Zuckerberg’s Twitter, Pinterest, LinkedIn accounts hacked

Zuckerberg’s Twitter, Pinterest, LinkedIn accounts hacked


Facebook founder Mark Zuckerberg has been targeted by hackers who were yesterday able to briefly gain control of several of his social media accounts, some of which were defaced.

His Facebook account was not among the compromised profiles, although his Pinterest, Twitter and LinkedIn were, according to Engadget, which was able to screenshot some of the hackers’ messages before they were removed.

A post on Zuckerberg’s Pinterest page credited the hack to a group called OurMine Team. An associated Twitter account the hackers were pointing to has since been suspended.

It appears the hackers also tried to target Zuckerberg’s Instagram account — the only social service in the hack that is owned by Zuckerberg — but TechCrunch understands Instagram’s security systems prevented that account from being accessed.
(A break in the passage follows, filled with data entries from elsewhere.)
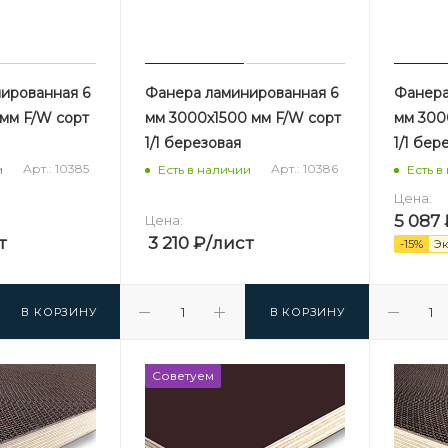
ированная 6
Фанера ламинированная 6
Фанера
 мм F/W сорт
мм 3000х1500 мм F/W сорт
мм 300
1/1 березовая
1/1 бер
Арт.: 10385
Арт.: 10386
и
Есть в наличии
Есть в
Цена:
5 087
Цена:
т
3 210
₽
/лист
-
15
%
Э
В КОРЗИНУ
В КОРЗИНУ
Советуем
Last month a massive dump of hacked LinkedIn email and password data cropped up online, thought to date back to an earlier 2012 hack. Back then LinkedIn had stored passwords as unsalted SHA-1 hashes, enabling hundreds of thousands to be quickly cracked — and leaving a massive insecurity legacy by providing hackers with huge amounts of real-world password data to improve their password-cracking abilities.

It’s unclear if the Zuckerberg hack incident relates to the vast cache of compromised LinkedIn email and password data, but it’s possible it does given the timing of the hack — and the fact the hackers referred to the LinkedIn breach in a message tweeted from Zuckerberg’s account, which read: “Hey @finkd [Zuckerberg’s Twitter account name], you were in Linkedin Database”.

The hackers also posted what they claimed was the password associated with Zuckerberg’s LinkedIn account.

It’s possible Zuckerberg was using the same email and password for multiple social accounts, thereby enabling several of his social accounts to be compromised in succession. Re-using passwords is the sort of standard human error that the average, hard-pressed web consumer resorts to when faced with yet another service sign-up page. But it looks like even the CEO of the world’s biggest social network might not be above such password security lapses, at least for his lesser used social accounts.